17 de agosto de 2026 • • 2 min de lectura

En SmartBytes revisamos los datos técnicos y su impacto para usuarios y empresas.


El ambicioso proyecto de Microsoft para construir tres grandes centros de datos en Zaragoza, con una inversión cercana a los 5.300 millones de euros, enfrenta una fuerte oposición por parte de la comunidad local, especialmente en el barrio de Torrero. La iniciativa, que contempla campus en La Muela, Villamayor de Gállego y junto al centro comercial Puerto Venecia, busca posicionar a Aragón como un hub tecnológico clave en el sur de Europa.

Sin embargo, las preocupaciones vecinales giran en torno al impacto ambiental, la gestión de residuos, la falta de información transparente sobre licencias y planes operativos, así como la transformación irreversible del paisaje. Asociaciones como la de Torrero y plataformas como "Salvemos los Pinares de Venecia" han presentado denuncias y protestas legales, argumentando incumplimientos normativos y riesgos medioambientales, incluyendo la posible contaminación por amianto.

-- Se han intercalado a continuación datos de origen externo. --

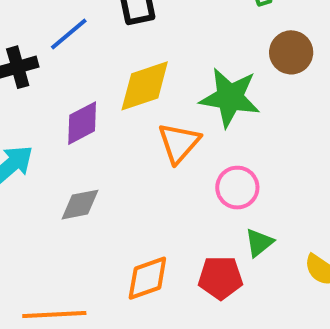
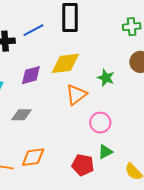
green star: (230, 97) -> (106, 78), size x0.6
orange diamond: (147, 278) -> (33, 157), moved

Además, el proceso de expropiación de terrenos a propietarios particulares ha generado controversia, dado que los valores ofrecidos por el Gobierno de Aragón para las tierras han sido cuestionados por ser inferiores a los precios de mercado para suelo urbanizable. Esta situación pone en evidencia tensiones entre el desarrollo tecnológico promovido por gobiernos y empresas, y la defensa de los derechos y el entorno de las comunidades locales.

Para usuarios y empresas, este conflicto destaca la importancia de evaluar no solo la infraestructura tecnológica sino también sus implicaciones sociales y ambientales. Aunque los centros de datos prometen impulsar la economía regional y generar empleo, la resistencia local advierte sobre los posibles costos a largo plazo y la necesidad de un diálogo más transparente y participativo.

En conclusión, el caso de Zaragoza refleja un fenómeno global donde la expansión de infraestructuras digitales debe equilibrarse con la sostenibilidad y el consenso comunitario, un aspecto crucial para técnicos, inversores y autoridades al planificar futuros proyectos tecnológicos.